Over 20 paramedics have left the profession this year, according to the local union.
Waterloo Region Paramedic Services 4
KitchenerToday file photo

Local paramedics are feeling the strain of mounting code reds, call volumes, and offload delays.

"We lost over 20 paramedics this year to other careers and other services," said Dave Bryant, vice-president of CUPE 5191, the union representing Waterloo Region paramedics.

He told the Mike Farwell Show on Thursday, paramedics are regularly scheduled for 12-hour shifts that wind up being 13 or 14 hours.

"We're going that long without any kind of downtime. We're taking our breaks while on offload delays, standing in a garage eating a sandwich if we can, or eating our cold food. I'm not trying to sound whiny or anything, but that's contributing to the burnout factor," he said.

Paramedics often do it all over again the next day.

"You're working a 14-hour shift four days in a row---you take that home. You can't not take that home. It's impossible," Bryant said.
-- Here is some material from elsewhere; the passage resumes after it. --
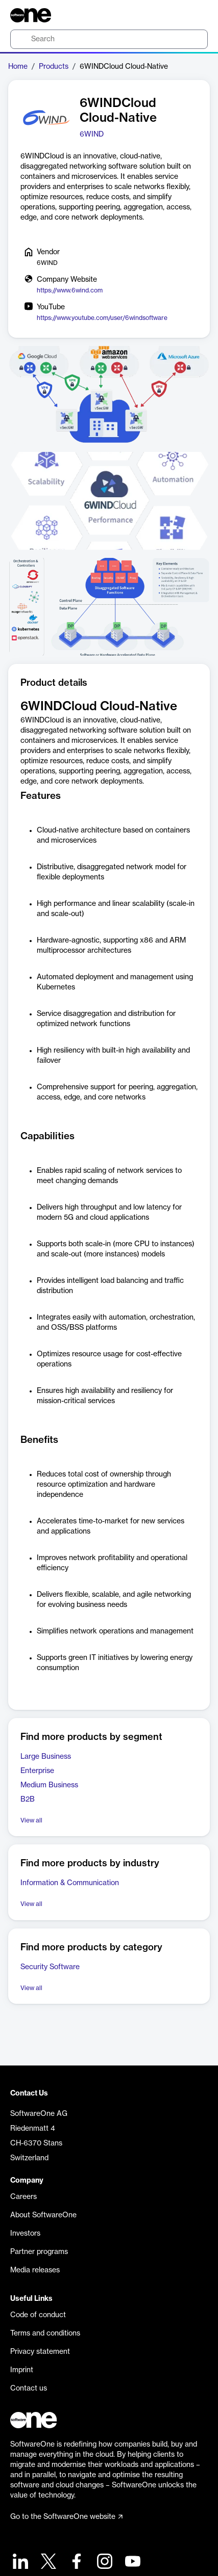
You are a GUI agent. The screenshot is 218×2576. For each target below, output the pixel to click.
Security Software (50, 1967)
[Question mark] (193, 15)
Part of the issue is offload delays that keep paramedics waiting for hospital beds and staff to free up.

Bryant recounted a recent shift change, where he took over for a patient who had been waiting in an ambulance for over 14 hours.

"And I had that patient for another seven hours on offload delay at one of our local hospitals. Over 20 hours is a bit extreme, but it does happen more than expected," he said.

Paramedics cannot simply drop off patients in hospital waiting rooms because they may require constant care. 

"That's very frustrating to us because we cannot transfer care and serve our residents in the Region of Waterloo and give them the quality pre-hospital emergency care that they deserve," Bryant said. 

He noted there are more code red incidents than the union can track on its Twitter page, as well as code yellows---meaning four or less ambulances available, which lead to code reds.

Bryant argued the centre of the issue is the province's failure to increase health resources enough to keep up with a growing and aging population.

"The Ministry of Health needs to really step up and open their eyes. They need to accept the reality that is being communicated by front line staff and they're absolutely refusing to do that," he said.

He also added that job satisfaction for paramedics has been "very low."

"It's really sad. The appeal to pre-hospital emergency care, paramedics has always been the adrenaline---helping people, getting out there, taking control of very serious situations, providing the best care that you can. We're not able to do that," Bryant said.